Of course, if DRM (digital restriction management) comes along, at least it will give a back door into the system.
Security does not mean 100% exploit-proof, it means it secures your information/services given certain desired lengths of protection and certain operating conditions.
While M$ is probably not going to get this one right, it doesn't mean that someone can't. This *is* a desirable feature for some applications, and it is possible to make a secure environment (where secure is defined for the application), and make it seamless as well. That is the whole goal of network security professionals.
If anything, the fact that people already know what kinds of "old" exploits this may be vulnerable to, it means that we are already headed in the right direction.
Um... easier said than done there, hotshot.
When a program asks for memory there's a reasonable amount of loops it has to go through in the processor to get the memory, because the processor manages memory. Making a program that toys with memory over the internet wouldn't be slightly exciting.
DMA channels let something, usually a video card, sound card, IDE bus, etc. do what it needs to do with the system's memory without bothering the processor. The speed gained by not bothering the processor when accessing memory is what makes UltraDMA hard drives so fast, video cards accelerated (in addition to a lot of other l337 tricks), etc.

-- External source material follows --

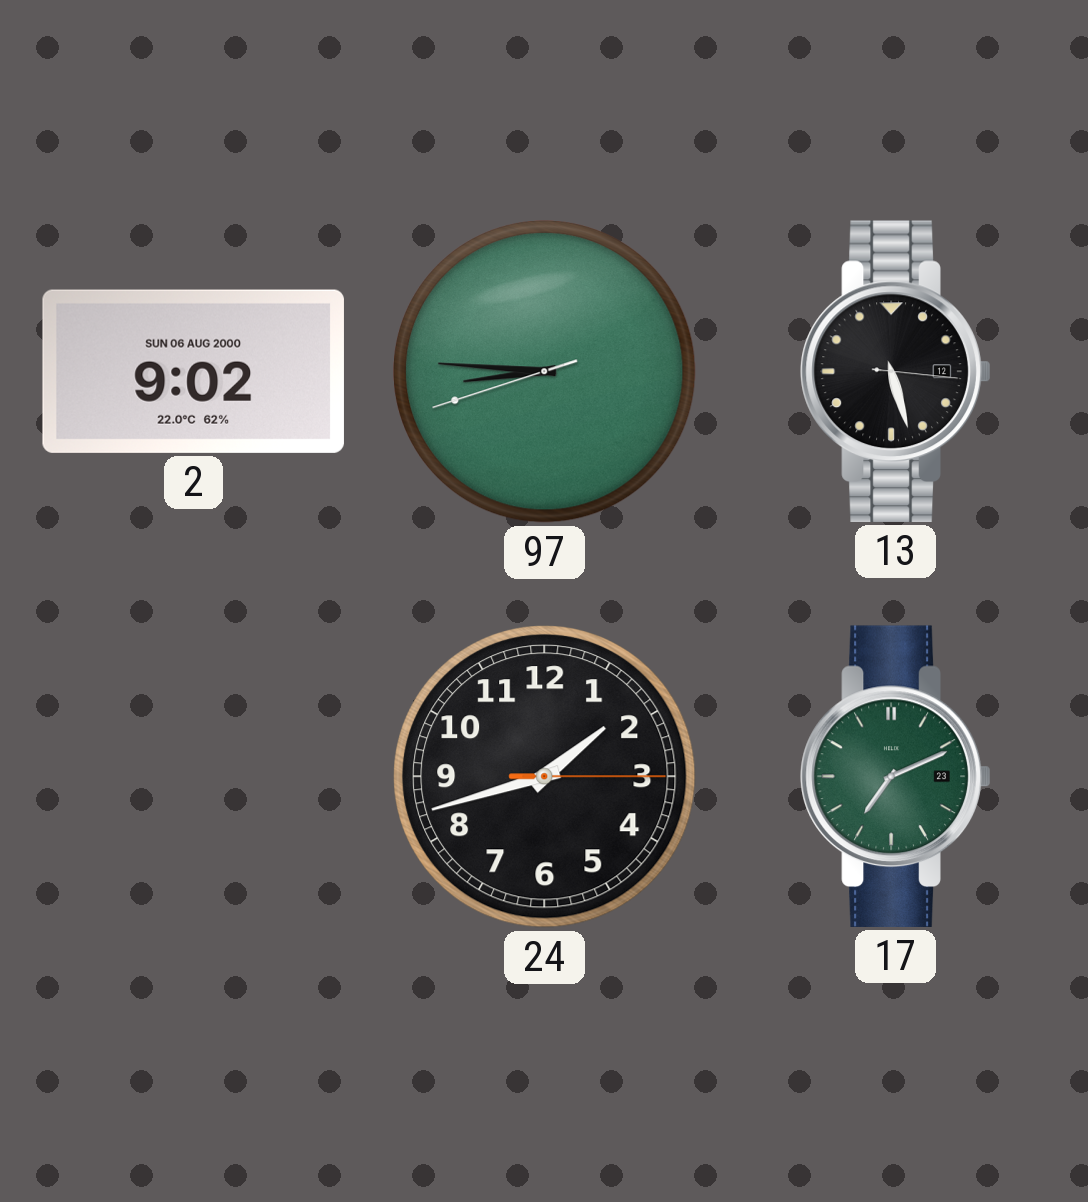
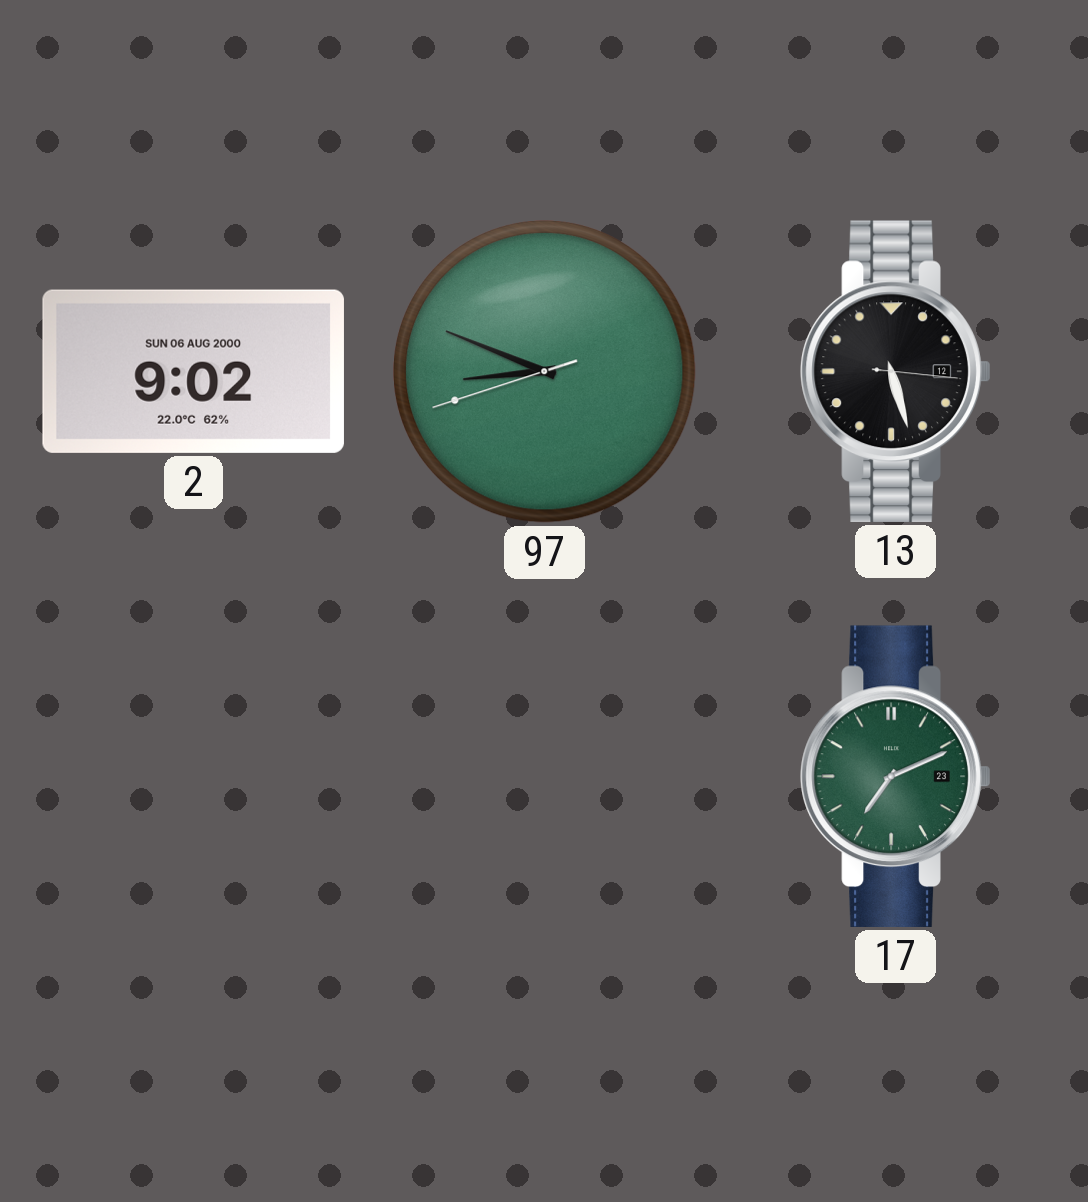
97: 8:45 -> 8:48
24: 1:42 -> none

Now, you take a cluster, connected via gigabit network, in which each computer can directly access each other's memory as opposed to using a program to do it that just takes the target processor's cycles. THAT is slightly exciting.
this is still fairly uninteresting, at the core. so they tied the IP stack to DMA. given that the bottleneck is still going to be the line speed, which is going to be far, far slower than the bus, the 'loops' you speak of will probably be negligible by comparison. increases in line speed aren't likely to bring the throughput close to bus speeds anytime soon. as for clustering via a gigabit network, fine and dandy, but there have been solutions to do this very thing for other platforms for awhile now - all this does is widen the area within which this can be done. not innovative and not really useful, in my opinion, but the proof will be in the pudding. show me a distributed application that scales more effectively using this as opposed to some other method of sharing information between clients that also offsets the obvious overhead of managing such a wide shared memory pool (and we don't even have to think about That ball of wax to discount this) and you'll make a believer out of me. i do not expect that this will happen.

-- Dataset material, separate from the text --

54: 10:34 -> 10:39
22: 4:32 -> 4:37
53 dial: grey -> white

Scott McNealy said that, but the vision was implemented by others. CMU's Mach (1985), Andrew Tanenbaum's Amoeba (1986), and Plan 9 (1987) were OSes that made a network into a computer.

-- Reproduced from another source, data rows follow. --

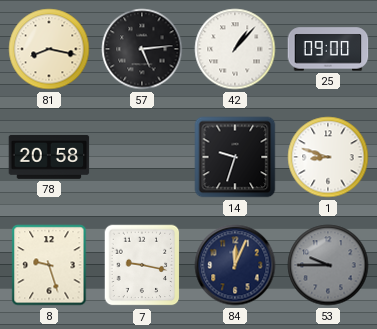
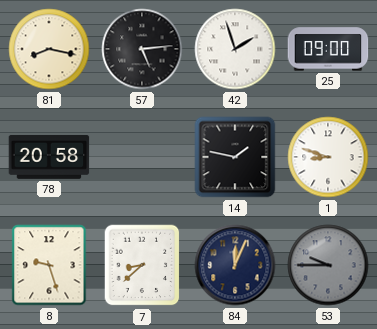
42: 1:07 -> 1:57
14: 9:33 -> 1:47
7: 9:17 -> 8:38
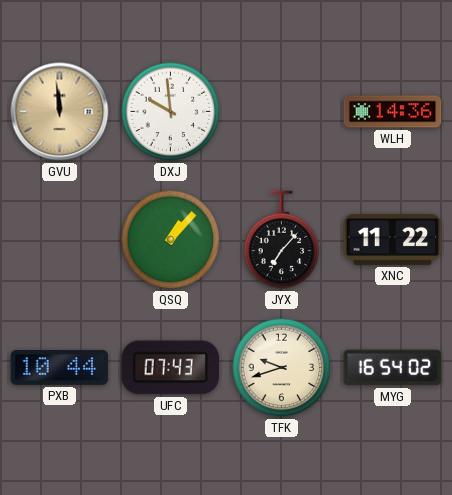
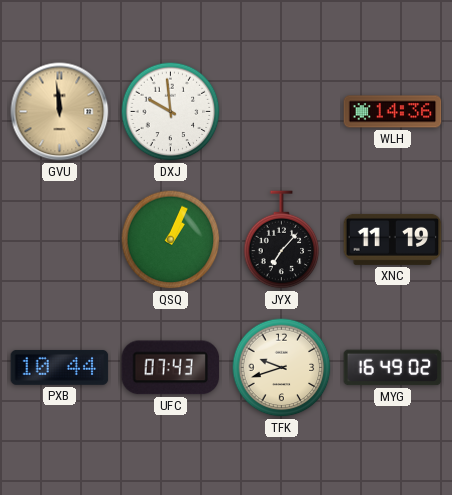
QSQ: 1:07 -> 1:04
XNC: 11:22 -> 11:19
MYG: 16:54 -> 16:49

To be fair, Sun does have ChorusOS , but that seems to have died the death (i.e. gone Sun Public Source) despite Scott's best intentions.
Sigmentation fault - core dumped
I work at InfiniCon Systems and we do a lot of InfiniBand related things. We have switching, adapters, and connections from IB to gigabit ethernet and IB to fibre channel. See http://www.infinicon.com/.
The real next steps for IB is 12X (30 Gb) and on mother board IB. 12 X is in development. Currently, IB adapters are limited by the PCI-X slot they sit in. PCI-X DDR and PCI Express should help, but just having it on the mother board and throwing PCI out would be interesting. Small form factor clusters would really benefit to just having memory, CPU, and an HCA.
-- soldack
I wonder why noone pointed that out before. This might enable (more or less) DRI to remote X-server...
Imagine running accelerated X-server and being able to start [insert your favourite 3D game] on a remote host.
Of course _if_ 1Gbps is enough.
The approach you describe relies on CPU intervention on both ends of the connection.
Not allways. The ssh example was for show only. But about a decade ago I saw a diploma thesis advertised that should develop a hardware implementation for shared memory that could work without special drivers. True it was SCSI-based and therefore did not allow non-local networking. But with non-local networking the transfer dominates the latency anyway and hardware does not help.
All I am saying is that the idea is neither new nor interessting.
Most ACs are not even worth the keystrokes to insult them. Be generically insulted and ignored otherwise.
Well, sort of...
"Back in the day", I wrote a virtual memory handler for my Amiga's accelerator card (which had a 68030 and MMU). Meanwhile, some friends of mine had developed this networking scheme that involved wiring the serial ports of our Amiga's together in a ring, which allowed us to have a true network without network cards.
Then came the true test: I configured my virtual memory to use a swapfile located in a friend's RAM-disk (he had way more memory than I did), fired up an image editor, opened a large image, and lo and behold: I was swapping at a whopping 9600 bytes per second! The fact that every packet had to pass through multiple other machines (because of the ring-nature of the network) didn't make it any faster either...
Perhaps this is an opportunity to implement something else of use. Right now, OSes implement rough security for memory access (see SIGSEGV). Why not elevate such security to the same level as FS permissions (and simultaneously elevate both to a Kerberos style network auth).
I think Mauve has the most RAM. --PHB (Dilbert Comic)